Synthesis of CoNi bimetallic alloy nanoparticles wrapped in nitrogen-doped graphite-like carbon shells and their electrocatalytic activity when used in a counter electrode for dye-sensitized solar cells

Abstract

Nanoparticles of the bimetallic alloy CoNi wrapped in nitrogen-doped graphite-like carbon shells and dispersed on nitrogen-doped graphite-like carbon sheets (CoxNi1−x@NC) were synthesized by calcining CoNi metal–organic frameworks that were prepared through a facile solvothermal reaction using various raw-material molar ratios Co:Ni and CoNi:ethylenedinitrilotetraacetic acid.
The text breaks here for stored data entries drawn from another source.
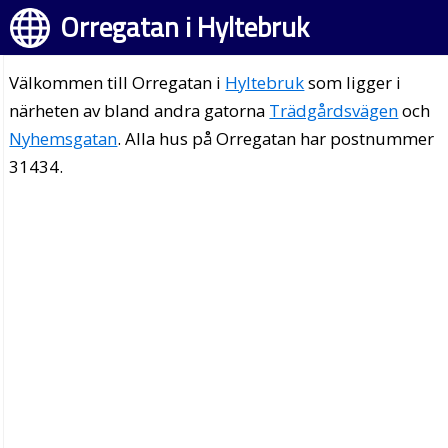
Orregatan i Hyltebruk
Välkommen till Orregatan i
Hyltebruk
som ligger i
närheten av bland andra gatorna
Trädgårdsvägen
och
Nyhemsgatan
. Alla hus på Orregatan har postnummer
31434.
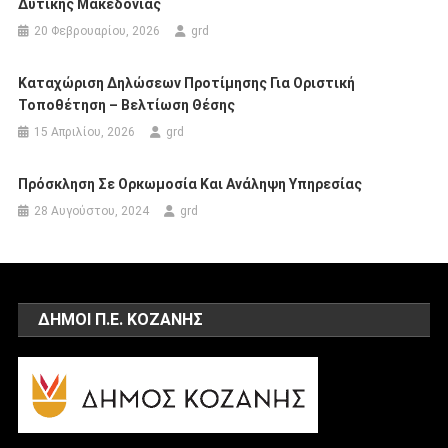
Δυτικής Μακεδονίας
20 Φεβρουαρίου, 2026
grd
Καταχώριση Δηλώσεων Προτίμησης Για Οριστική
Τοποθέτηση – Βελτίωση Θέσης
15 Απριλίου, 2026
grd
Πρόσκληση Σε Ορκωμοσία Και Ανάληψη Υπηρεσίας
28 Αυγούστου, 2024
grd
ΔΗΜΟΙ Π.Ε. ΚΟΖΑΝΗΣ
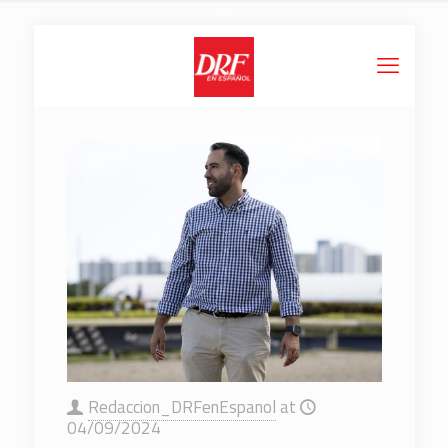
Redaccion_DRFenEspanol
at
04/09/2024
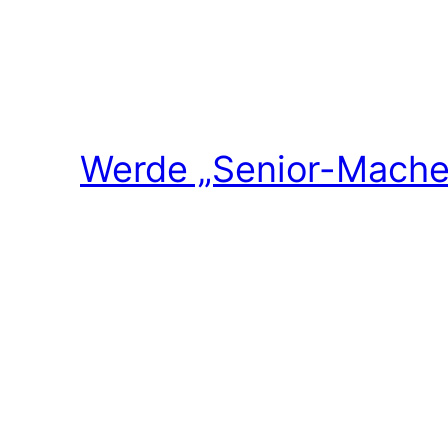
Werde „Senior-Macher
After depositing CoxNi1−x@NC for use as a counter electrode film in dye-sensitized solar cells, it was found that the electrocatalytic activity of the CoxNi1−x@NC counter electrode towards triiodide reduction could be optimized by simply tuning the molar ratios (Co:Ni and CoNi:ethylenedinitrilotetraacetic acid) appropriately during CoxNi1−x@NC synthesis. Cells that utilized a CoxNi1−x@NC counter electrode exhibited strong chemical-composition-dependent photovoltaic performance. Under optimal conditions, the CoxNi1−x@NC counter electrode presented an impressive energy conversion efficiency of 3.58%, suggesting that it is a highly promising counter electrode for application in dye-sensitized solar cells. This counter electrode has the advantages that it is considerably less expensive than a Pt counter electrode and that it provides the basis for the design and preparation of other inexpensive and efficient counter electrodes to replace Pt.